Saved entries
/---

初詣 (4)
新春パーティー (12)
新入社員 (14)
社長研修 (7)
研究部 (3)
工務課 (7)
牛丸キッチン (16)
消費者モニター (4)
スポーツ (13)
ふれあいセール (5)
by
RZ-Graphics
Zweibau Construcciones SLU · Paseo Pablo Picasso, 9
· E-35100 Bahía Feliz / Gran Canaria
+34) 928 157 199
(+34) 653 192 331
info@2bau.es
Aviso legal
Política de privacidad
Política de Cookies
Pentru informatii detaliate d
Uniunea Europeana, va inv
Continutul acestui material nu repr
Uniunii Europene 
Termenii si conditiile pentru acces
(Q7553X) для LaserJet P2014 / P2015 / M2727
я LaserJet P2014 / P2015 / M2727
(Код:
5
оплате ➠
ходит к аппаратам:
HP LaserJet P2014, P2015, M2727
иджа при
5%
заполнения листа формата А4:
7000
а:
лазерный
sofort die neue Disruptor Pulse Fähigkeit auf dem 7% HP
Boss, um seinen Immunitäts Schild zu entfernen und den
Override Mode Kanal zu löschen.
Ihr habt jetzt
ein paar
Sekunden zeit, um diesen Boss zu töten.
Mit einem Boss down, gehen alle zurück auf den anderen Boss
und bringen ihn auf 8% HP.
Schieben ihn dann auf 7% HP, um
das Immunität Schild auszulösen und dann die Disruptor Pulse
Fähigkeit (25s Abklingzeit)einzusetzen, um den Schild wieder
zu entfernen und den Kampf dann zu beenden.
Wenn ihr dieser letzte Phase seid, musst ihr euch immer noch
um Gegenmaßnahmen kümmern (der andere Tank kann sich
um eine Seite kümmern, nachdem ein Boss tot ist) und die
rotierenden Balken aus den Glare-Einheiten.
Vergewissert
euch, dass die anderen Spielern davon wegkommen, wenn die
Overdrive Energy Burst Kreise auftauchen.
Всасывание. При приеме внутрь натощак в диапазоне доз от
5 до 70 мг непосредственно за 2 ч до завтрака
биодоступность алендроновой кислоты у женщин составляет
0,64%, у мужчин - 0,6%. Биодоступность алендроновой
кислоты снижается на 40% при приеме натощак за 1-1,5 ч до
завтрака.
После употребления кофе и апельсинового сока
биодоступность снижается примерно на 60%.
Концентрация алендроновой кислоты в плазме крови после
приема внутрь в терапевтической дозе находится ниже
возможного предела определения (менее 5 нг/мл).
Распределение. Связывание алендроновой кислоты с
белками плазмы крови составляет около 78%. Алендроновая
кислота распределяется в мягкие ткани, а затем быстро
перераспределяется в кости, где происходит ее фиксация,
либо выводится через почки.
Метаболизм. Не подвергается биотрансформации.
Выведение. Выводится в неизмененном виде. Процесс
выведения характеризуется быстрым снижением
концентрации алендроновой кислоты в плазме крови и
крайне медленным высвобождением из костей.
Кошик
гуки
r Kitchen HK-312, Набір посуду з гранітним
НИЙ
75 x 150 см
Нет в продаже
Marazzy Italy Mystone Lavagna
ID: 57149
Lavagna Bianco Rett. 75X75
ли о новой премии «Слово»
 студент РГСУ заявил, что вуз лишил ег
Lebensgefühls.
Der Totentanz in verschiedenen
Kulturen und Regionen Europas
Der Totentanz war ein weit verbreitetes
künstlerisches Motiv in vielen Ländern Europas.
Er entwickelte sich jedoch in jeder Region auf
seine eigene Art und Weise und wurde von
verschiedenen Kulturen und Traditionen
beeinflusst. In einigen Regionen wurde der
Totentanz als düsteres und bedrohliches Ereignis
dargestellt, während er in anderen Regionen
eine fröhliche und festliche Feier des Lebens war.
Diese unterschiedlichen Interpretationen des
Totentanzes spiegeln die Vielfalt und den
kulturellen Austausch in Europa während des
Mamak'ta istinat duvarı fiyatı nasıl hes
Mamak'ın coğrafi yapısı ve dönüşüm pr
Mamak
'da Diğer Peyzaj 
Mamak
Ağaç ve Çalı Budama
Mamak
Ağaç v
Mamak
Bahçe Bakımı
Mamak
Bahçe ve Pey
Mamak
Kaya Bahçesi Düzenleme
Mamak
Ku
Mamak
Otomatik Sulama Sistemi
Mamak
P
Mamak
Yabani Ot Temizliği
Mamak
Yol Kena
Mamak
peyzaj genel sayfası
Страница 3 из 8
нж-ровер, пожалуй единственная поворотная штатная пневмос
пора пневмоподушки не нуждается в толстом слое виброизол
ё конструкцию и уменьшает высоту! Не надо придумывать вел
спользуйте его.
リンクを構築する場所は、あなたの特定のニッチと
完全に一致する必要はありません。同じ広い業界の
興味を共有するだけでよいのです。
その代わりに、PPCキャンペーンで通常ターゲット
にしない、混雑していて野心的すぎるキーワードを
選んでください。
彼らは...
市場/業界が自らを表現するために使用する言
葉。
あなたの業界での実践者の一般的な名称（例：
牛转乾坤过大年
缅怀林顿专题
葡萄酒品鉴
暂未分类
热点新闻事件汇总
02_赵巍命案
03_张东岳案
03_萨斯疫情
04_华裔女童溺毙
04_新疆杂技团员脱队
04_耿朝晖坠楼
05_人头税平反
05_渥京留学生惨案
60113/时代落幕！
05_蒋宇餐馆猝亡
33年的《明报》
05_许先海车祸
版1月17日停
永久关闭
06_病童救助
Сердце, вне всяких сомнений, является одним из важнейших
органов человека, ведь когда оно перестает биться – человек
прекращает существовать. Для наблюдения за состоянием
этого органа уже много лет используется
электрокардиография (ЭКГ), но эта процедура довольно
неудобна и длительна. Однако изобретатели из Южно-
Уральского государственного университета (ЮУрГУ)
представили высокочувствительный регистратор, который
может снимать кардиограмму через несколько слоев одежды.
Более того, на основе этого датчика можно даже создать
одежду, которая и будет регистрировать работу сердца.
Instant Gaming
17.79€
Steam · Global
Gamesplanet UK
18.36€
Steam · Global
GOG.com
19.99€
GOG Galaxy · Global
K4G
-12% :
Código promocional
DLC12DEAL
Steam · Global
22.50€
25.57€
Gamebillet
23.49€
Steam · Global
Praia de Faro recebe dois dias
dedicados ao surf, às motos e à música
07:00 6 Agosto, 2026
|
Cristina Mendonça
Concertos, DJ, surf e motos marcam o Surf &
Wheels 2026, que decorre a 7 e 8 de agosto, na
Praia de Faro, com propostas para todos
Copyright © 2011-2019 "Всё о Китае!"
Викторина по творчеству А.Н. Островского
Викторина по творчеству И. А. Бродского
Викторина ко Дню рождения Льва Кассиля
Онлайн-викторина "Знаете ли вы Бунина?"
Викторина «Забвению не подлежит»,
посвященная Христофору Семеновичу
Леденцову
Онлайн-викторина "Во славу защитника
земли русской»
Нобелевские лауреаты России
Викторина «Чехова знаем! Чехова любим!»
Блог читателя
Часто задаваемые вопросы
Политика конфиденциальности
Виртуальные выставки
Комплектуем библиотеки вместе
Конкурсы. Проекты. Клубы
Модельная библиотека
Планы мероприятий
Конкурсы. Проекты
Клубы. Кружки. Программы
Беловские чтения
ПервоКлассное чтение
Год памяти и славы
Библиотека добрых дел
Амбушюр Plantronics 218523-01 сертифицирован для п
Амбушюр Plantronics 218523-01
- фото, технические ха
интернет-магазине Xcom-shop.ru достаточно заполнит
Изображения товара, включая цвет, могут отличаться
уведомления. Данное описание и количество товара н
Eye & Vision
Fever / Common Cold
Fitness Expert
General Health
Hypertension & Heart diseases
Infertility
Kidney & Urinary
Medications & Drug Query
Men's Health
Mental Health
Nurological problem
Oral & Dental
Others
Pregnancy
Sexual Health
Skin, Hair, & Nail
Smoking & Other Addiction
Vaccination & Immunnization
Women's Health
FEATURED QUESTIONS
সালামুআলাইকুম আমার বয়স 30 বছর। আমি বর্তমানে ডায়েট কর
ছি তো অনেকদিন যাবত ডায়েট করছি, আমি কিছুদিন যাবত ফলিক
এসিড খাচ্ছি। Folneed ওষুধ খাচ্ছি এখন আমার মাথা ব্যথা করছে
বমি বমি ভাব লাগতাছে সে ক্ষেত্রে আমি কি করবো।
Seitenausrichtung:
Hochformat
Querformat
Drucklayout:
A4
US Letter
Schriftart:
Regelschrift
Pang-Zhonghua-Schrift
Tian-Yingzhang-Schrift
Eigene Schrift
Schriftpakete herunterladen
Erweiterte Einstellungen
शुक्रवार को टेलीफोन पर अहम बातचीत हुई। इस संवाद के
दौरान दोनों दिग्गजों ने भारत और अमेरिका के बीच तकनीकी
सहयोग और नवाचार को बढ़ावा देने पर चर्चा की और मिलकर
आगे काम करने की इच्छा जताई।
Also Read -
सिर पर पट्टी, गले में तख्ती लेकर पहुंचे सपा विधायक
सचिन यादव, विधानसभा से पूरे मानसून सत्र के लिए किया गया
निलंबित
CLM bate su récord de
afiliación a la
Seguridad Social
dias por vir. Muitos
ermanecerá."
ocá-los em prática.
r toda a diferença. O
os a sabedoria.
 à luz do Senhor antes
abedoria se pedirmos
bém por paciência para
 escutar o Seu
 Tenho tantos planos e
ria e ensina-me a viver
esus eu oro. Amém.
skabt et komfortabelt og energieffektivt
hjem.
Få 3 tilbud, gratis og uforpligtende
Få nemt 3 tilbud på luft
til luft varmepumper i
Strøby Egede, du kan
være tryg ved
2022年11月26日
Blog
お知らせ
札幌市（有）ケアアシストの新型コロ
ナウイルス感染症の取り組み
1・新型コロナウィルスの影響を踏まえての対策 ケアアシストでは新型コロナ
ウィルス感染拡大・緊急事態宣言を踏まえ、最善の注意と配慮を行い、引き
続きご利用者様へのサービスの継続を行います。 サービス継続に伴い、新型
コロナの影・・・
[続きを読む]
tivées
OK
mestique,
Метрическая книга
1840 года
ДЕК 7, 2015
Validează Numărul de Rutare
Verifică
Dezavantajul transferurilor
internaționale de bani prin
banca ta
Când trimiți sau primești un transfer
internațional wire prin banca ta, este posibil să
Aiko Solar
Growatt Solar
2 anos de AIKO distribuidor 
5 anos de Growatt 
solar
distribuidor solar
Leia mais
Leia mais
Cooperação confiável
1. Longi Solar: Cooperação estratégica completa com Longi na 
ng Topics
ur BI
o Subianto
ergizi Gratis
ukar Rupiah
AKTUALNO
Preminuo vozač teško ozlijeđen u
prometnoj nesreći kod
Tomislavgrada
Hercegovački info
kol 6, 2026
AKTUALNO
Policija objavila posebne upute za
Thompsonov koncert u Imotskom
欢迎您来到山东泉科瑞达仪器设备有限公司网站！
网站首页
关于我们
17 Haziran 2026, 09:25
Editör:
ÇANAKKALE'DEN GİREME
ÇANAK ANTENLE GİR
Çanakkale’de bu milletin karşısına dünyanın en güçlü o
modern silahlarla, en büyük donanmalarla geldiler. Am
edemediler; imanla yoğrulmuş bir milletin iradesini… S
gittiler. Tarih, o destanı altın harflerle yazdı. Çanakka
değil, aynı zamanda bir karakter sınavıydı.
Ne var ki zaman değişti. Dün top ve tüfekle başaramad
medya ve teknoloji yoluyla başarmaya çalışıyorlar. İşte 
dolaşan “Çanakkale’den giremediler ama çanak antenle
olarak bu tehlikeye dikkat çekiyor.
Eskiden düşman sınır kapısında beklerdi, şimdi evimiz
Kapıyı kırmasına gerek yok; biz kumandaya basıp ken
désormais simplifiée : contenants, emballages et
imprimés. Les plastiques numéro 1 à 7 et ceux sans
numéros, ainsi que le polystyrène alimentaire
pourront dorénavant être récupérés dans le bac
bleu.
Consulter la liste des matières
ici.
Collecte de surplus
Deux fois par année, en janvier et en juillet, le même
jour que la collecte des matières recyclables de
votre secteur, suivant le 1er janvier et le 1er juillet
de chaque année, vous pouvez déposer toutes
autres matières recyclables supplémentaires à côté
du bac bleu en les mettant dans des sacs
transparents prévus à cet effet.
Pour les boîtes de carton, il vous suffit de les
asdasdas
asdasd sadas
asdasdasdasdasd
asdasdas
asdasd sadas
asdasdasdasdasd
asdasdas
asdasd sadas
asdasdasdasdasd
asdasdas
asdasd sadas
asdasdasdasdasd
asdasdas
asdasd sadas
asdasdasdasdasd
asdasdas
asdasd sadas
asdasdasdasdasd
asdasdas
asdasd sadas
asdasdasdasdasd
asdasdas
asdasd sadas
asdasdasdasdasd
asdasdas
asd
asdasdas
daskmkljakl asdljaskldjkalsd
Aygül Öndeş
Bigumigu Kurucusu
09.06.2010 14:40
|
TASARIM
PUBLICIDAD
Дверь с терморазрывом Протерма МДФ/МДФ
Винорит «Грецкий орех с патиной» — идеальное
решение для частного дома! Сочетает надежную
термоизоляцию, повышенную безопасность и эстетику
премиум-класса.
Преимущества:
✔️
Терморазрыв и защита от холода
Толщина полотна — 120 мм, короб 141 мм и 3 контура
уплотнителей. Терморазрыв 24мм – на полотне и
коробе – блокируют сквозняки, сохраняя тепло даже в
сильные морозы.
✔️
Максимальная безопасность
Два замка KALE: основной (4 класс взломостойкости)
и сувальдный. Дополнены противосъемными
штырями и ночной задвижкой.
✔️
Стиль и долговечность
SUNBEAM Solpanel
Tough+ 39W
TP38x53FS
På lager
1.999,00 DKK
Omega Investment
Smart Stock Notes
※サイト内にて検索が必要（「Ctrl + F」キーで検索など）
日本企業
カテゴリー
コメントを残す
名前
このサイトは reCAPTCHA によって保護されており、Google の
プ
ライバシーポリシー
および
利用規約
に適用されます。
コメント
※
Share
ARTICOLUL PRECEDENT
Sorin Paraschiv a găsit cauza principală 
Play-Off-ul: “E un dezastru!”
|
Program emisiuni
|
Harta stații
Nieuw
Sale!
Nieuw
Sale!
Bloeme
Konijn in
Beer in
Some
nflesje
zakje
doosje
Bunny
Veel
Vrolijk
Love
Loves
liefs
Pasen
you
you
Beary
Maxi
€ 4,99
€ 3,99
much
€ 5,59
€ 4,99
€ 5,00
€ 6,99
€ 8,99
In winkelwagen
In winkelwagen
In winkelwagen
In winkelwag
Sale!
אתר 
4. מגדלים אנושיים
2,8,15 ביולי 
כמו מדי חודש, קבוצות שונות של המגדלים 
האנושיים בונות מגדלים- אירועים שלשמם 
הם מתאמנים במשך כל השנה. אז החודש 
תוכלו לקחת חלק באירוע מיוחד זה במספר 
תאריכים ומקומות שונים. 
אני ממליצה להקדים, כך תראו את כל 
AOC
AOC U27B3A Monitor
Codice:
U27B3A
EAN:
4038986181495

\---

■ **What the task requires**
Go through the entries above and copy out every line that includes the word "kümmern".

■ **Answer below**
um Gegenmaßnahmen kümmern (der andere Tank kann sich
um eine Seite kümmern, nachdem ein Boss tot ist) und die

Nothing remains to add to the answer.